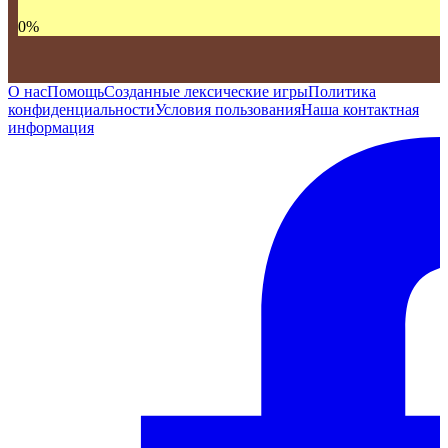
0
%
О нас
Помощь
Созданные лексические игры
Политика
конфиденциальности
Условия пользования
Наша контактная
информация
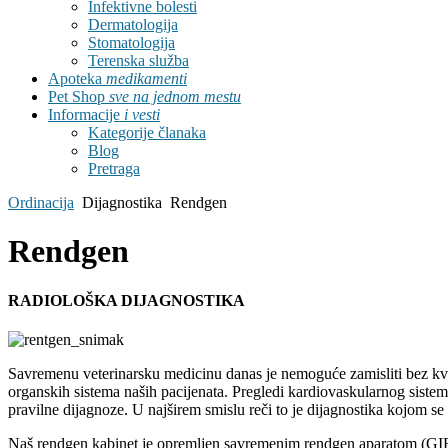
Infektivne bolesti
Dermatologija
Stomatologija
Terenska služba
Apoteka
medikamenti
Pet Shop
sve na jednom mestu
Informacije
i vesti
Kategorije članaka
Blog
Pretraga
Ordinacija
Dijagnostika
Rendgen
Rendgen
RADIOLOŠKA DIJAGNOSTIKA
Savremenu veterinarsku medicinu danas je nemoguće zamisliti bez kva
organskih sistema naših pacijenata. Pregledi kardiovaskularnog sistem
pravilne dijagnoze. U najširem smislu reči to je dijagnostika kojom se
Naš rendgen kabinet je opremljen savremenim rendgen aparatom (GIE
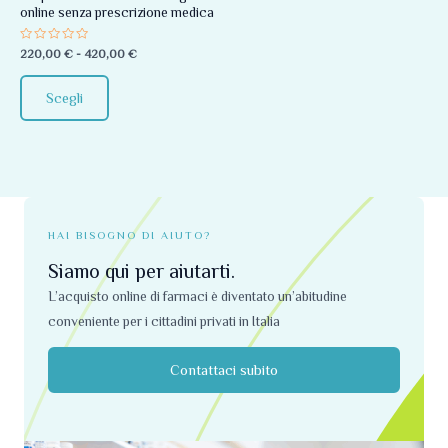
online senza prescrizione medica
essere
scelte
Valutato
220,00
€
-
420,00
€
0
nella
su
5
pagina
Scegli
del
prodotto
HAI BISOGNO DI AIUTO?
Siamo qui per aiutarti.
L’acquisto online di farmaci è diventato un’abitudine
conveniente per i cittadini privati ​​in Italia
Contattaci subito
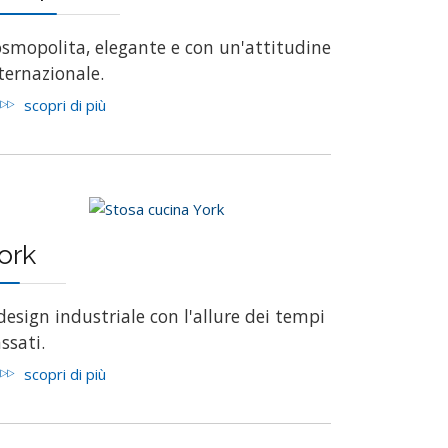
smopolita, elegante e con un'attitudine
ternazionale.
scopri di più
ork
 design industriale con l'allure dei tempi
ssati.
scopri di più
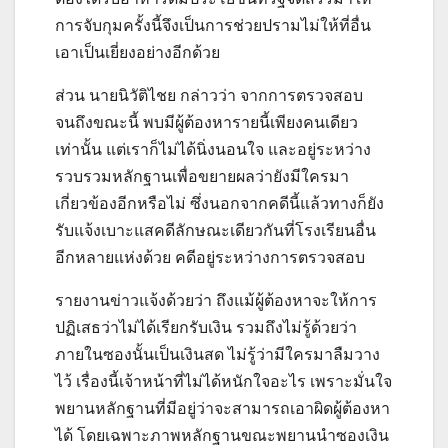
การจับกุมครั้งนี้จึงเป็นการช่วยปรามไม่ให้ที่อื่น
เอาเป็นเยี่ยงอย่างอีกด้วย
ส่วน นายนิวัติไชย กล่าวว่า จากการตรวจสอบ
จนถึงขณะนี้ พบมีผู้ต้องหารายนี้เพียงคนเดียว
เท่านั้น แต่เราก็ไม่ได้นิ่งนอนใจ และอยู่ระหว่าง
รวบรวมหลักฐานเพื่อขยายผลว่ายังมีใครมา
เกี่ยวข้องอีกหรือไม่ ซึ่งนอกจากคดีนี้แล้วทางก็ยัง
รับแจ้งเบาะแสคดีลักษณะเดียวกันที่โรงเรียนอื่น
อีกหลายแห่งด้วย คดีอยู่ระหว่างการตรวจสอบ
รายงานข่าวแจ้งด้วยว่า ถึงแม้ผู้ต้องหาจะให้การ
ปฏิเสธว่าไม่ได้เรียกรับเงิน รวมถึงไม่รู้ด้วยว่า
ภายในซองนั้นเป็นเงินสด ไม่รู้ว่ามีใครมาลืมวาง
ไว้ เรื่องนี้เจ้าหน้าที่ไม่ได้หนักใจอะไร เพราะมั่นใจ
พยานหลักฐานที่มีอยู่ว่าจะสามารถเอาผิดผู้ต้องหา
ได้ โดยเฉพาะภาพหลักฐานขณะพยานนำซองเงิน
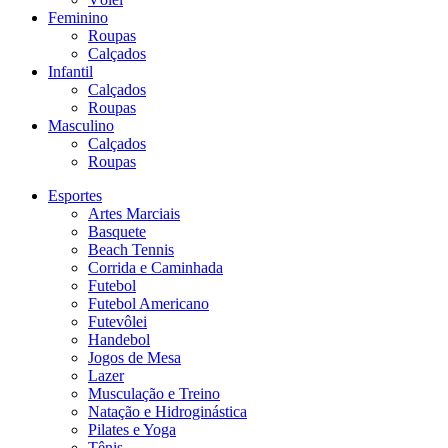
Feminino
Roupas
Calçados
Infantil
Calçados
Roupas
Masculino
Calçados
Roupas
Esportes
Artes Marciais
Basquete
Beach Tennis
Corrida e Caminhada
Futebol
Futebol Americano
Futevôlei
Handebol
Jogos de Mesa
Lazer
Musculação e Treino
Natação e Hidroginástica
Pilates e Yoga
Tênis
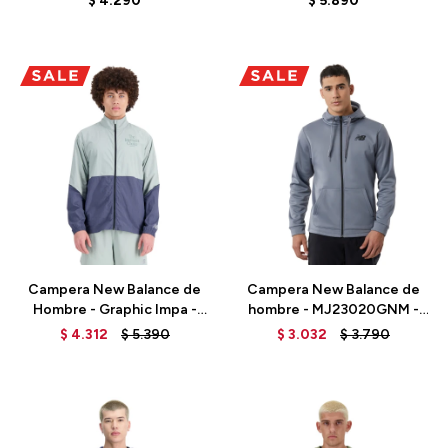
$
4.290
$
5.890
Talle
Talle
Campera New Balance de
Campera New Balance de
Hombre - Graphic Impa -
hombre - MJ23020GNM -
MJ21265JIR - GREEN
GREY
$
4.312
$
5.390
$
3.032
$
3.790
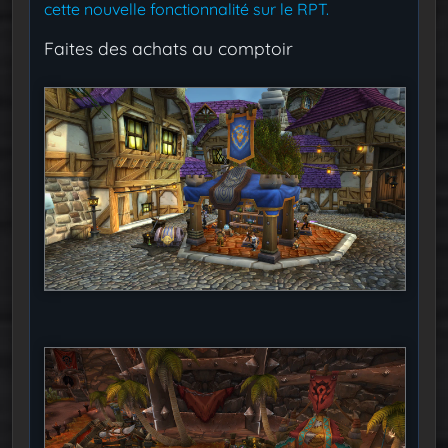
cette nouvelle fonctionnalité sur le RPT.
Faites des achats au comptoir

**Aim of the exercise**
Where an entry contains an image, skip the image; repeat everything else exactly.

**Response area**
0
%
О нас
Помощь
Созданные лексические игры
Политика
конфиденциальности
Условия пользования
Наша контактная
информация
Infektivne bolesti
Dermatologija
Stomatologija
Terenska služba
Apoteka
medikamenti
Pet Shop
sve na jednom mestu
Informacije
i vesti
Kategorije članaka
Blog
Pretraga
Ordinacija
Dijagnostika
Rendgen
Rendgen
RADIOLOŠKA DIJAGNOSTIKA
Savremenu veterinarsku medicinu danas je nemoguće zamisliti bez kva
organskih sistema naših pacijenata. Pregledi kardiovaskularnog sistem
pravilne dijagnoze. U najširem smislu reči to je dijagnostika kojom se
Naš rendgen kabinet je opremljen savremenim rendgen aparatom (GIE
online senza prescrizione medica
essere
scelte
Valutato
220,00
€
-
420,00
€
0
nella
su
5
pagina
Scegli
del
prodotto
HAI BISOGNO DI AIUTO?
Siamo qui per aiutarti.
L’acquisto online di farmaci è diventato un’abitudine
conveniente per i cittadini privati ​​in Italia
Contattaci subito
smopolita, elegante e con un'attitudine
ternazionale.
scopri di più
ork
 design industriale con l'allure dei tempi
ssati.
scopri di più
การจับกุมครั้งนี้จึงเป็นการช่วยปรามไม่ให้ที่อื่น
เอาเป็นเยี่ยงอย่างอีกด้วย
ส่วน นายนิวัติไชย กล่าวว่า จากการตรวจสอบ
จนถึงขณะนี้ พบมีผู้ต้องหารายนี้เพียงคนเดียว
เท่านั้น แต่เราก็ไม่ได้นิ่งนอนใจ และอยู่ระหว่าง
รวบรวมหลักฐานเพื่อขยายผลว่ายังมีใครมา
เกี่ยวข้องอีกหรือไม่ ซึ่งนอกจากคดีนี้แล้วทางก็ยัง
รับแจ้งเบาะแสคดีลักษณะเดียวกันที่โรงเรียนอื่น
อีกหลายแห่งด้วย คดีอยู่ระหว่างการตรวจสอบ
รายงานข่าวแจ้งด้วยว่า ถึงแม้ผู้ต้องหาจะให้การ
ปฏิเสธว่าไม่ได้เรียกรับเงิน รวมถึงไม่รู้ด้วยว่า
ภายในซองนั้นเป็นเงินสด ไม่รู้ว่ามีใครมาลืมวาง
ไว้ เรื่องนี้เจ้าหน้าที่ไม่ได้หนักใจอะไร เพราะมั่นใจ
พยานหลักฐานที่มีอยู่ว่าจะสามารถเอาผิดผู้ต้องหา
ได้ โดยเฉพาะภาพหลักฐานขณะพยานนำซองเงิน
Feminino
Roupas
Calçados
Infantil
Calçados
Roupas
Masculino
Calçados
Roupas
Esportes
Artes Marciais
Basquete
Beach Tennis
Corrida e Caminhada
Futebol
Futebol Americano
Futevôlei
Handebol
Jogos de Mesa
Lazer
Musculação e Treino
Natação e Hidroginástica
Pilates e Yoga
Tênis
$
4.290
$
5.890
Talle
Talle
Campera New Balance de
Campera New Balance de
Hombre - Graphic Impa -
hombre - MJ23020GNM -
MJ21265JIR - GREEN
GREY
$
4.312
$
5.390
$
3.032
$
3.790
cette nouvelle fonctionnalité sur le RPT.
Faites des achats au comptoir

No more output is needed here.